--- Task ---
Please set down the data word for word; images do not go in the copy.

--- Data supplied ---

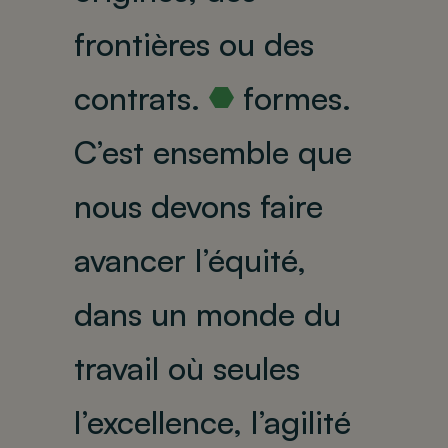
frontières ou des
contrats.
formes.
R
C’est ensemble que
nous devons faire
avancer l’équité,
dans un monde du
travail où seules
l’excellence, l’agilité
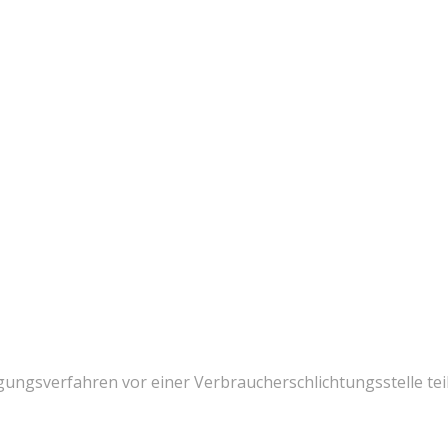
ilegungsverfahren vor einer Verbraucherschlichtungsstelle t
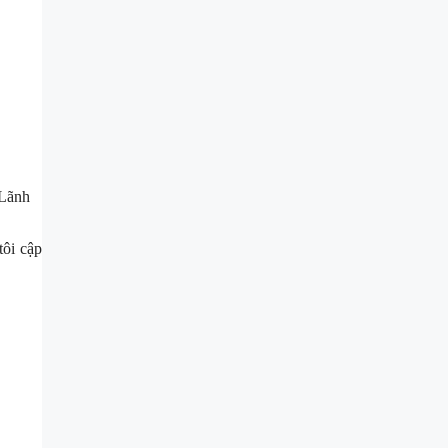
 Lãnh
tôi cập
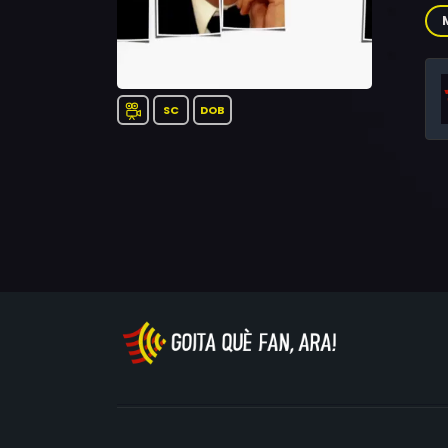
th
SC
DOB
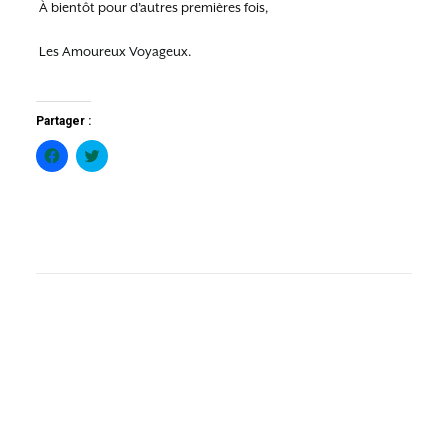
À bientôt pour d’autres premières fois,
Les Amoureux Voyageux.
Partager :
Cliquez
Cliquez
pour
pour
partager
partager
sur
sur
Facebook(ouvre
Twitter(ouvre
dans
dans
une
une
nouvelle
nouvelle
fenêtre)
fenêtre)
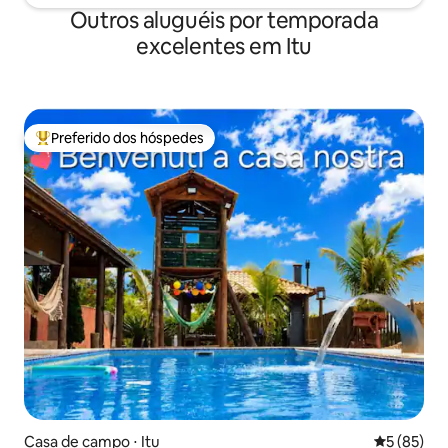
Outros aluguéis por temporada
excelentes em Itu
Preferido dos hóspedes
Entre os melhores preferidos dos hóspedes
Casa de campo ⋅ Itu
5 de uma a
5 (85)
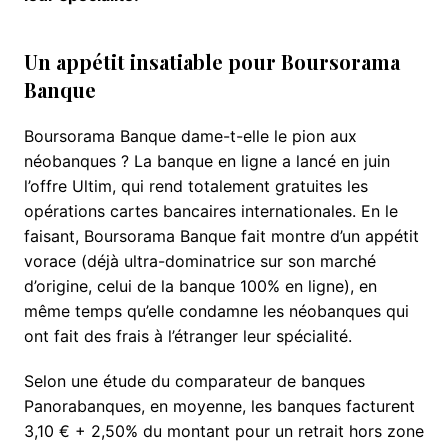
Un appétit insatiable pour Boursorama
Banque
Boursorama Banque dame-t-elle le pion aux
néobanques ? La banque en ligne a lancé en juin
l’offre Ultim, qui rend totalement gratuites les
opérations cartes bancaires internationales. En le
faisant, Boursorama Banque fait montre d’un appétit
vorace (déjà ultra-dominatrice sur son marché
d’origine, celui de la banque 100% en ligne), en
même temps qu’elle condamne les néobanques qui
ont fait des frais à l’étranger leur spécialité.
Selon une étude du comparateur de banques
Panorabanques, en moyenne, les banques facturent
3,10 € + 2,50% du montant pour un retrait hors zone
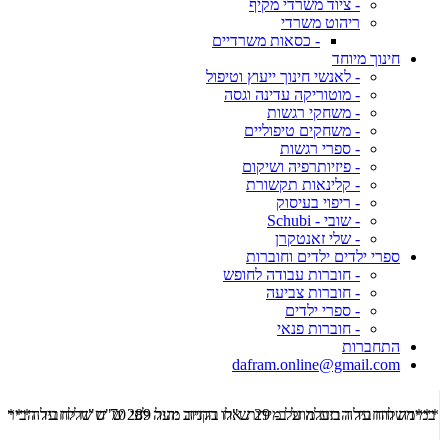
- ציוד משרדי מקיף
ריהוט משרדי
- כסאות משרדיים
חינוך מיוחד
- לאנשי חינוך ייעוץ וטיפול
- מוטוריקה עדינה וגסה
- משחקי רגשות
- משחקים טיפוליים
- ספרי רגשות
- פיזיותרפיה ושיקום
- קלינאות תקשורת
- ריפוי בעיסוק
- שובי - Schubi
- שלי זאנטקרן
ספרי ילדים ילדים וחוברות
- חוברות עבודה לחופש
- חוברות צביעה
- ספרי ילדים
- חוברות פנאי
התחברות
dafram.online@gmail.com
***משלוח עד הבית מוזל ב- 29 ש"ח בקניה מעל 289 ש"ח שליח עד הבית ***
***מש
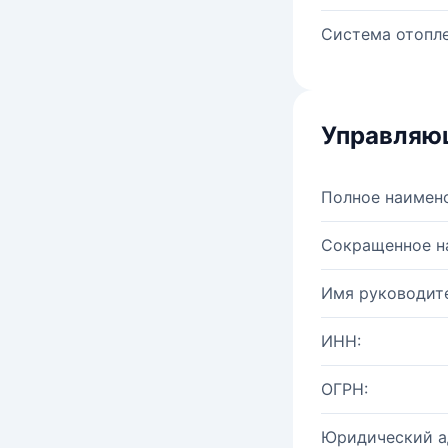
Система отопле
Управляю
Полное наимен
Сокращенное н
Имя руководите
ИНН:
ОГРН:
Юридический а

--- Response to this task ---
frontières ou des
contrats.
formes.
R
C’est ensemble que
nous devons faire
avancer l’équité,
dans un monde du
travail où seules
l’excellence, l’agilité
ilegungsverfahren vor einer Verbraucherschlichtungsstelle t
 Lãnh
tôi cập
th
SC
DOB
À bientôt pour d’autres premières fois,
Les Amoureux Voyageux.
Partager :
Cliquez
Cliquez
pour
pour
partager
partager
sur
sur
Facebook(ouvre
Twitter(ouvre
dans
dans
une
une
nouvelle
nouvelle
fenêtre)
fenêtre)
Outros aluguéis por temporada
excelentes em Itu
Preferido dos hóspedes
Entre os melhores preferidos dos hóspedes
Casa de campo ⋅ Itu
5 de uma a
5 (85)
Un appétit insatiable pour Boursorama
Banque
Boursorama Banque dame-t-elle le pion aux
néobanques ? La banque en ligne a lancé en juin
l’offre Ultim, qui rend totalement gratuites les
opérations cartes bancaires internationales. En le
faisant, Boursorama Banque fait montre d’un appétit
vorace (déjà ultra-dominatrice sur son marché
d’origine, celui de la banque 100% en ligne), en
même temps qu’elle condamne les néobanques qui
ont fait des frais à l’étranger leur spécialité.
Selon une étude du comparateur de banques
Panorabanques, en moyenne, les banques facturent
3,10 € + 2,50% du montant pour un retrait hors zone
- ציוד משרדי מקיף
ריהוט משרדי
- כסאות משרדיים
חינוך מיוחד
- לאנשי חינוך ייעוץ וטיפול
- מוטוריקה עדינה וגסה
- משחקי רגשות
- משחקים טיפוליים
- ספרי רגשות
- פיזיותרפיה ושיקום
- קלינאות תקשורת
- ריפוי בעיסוק
- שובי - Schubi
- שלי זאנטקרן
ספרי ילדים ילדים וחוברות
- חוברות עבודה לחופש
- חוברות צביעה
- ספרי ילדים
- חוברות פנאי
התחברות
dafram.online@gmail.com
***משלוח עד הבית מוזל ב- 29 ש"ח בקניה מעל 289 ש"ח שליח עד הבית ***
***מש
Система отопле
Управляю
Полное наимен
Сокращенное н
Имя руководите
ИНН:
ОГРН:
Юридический а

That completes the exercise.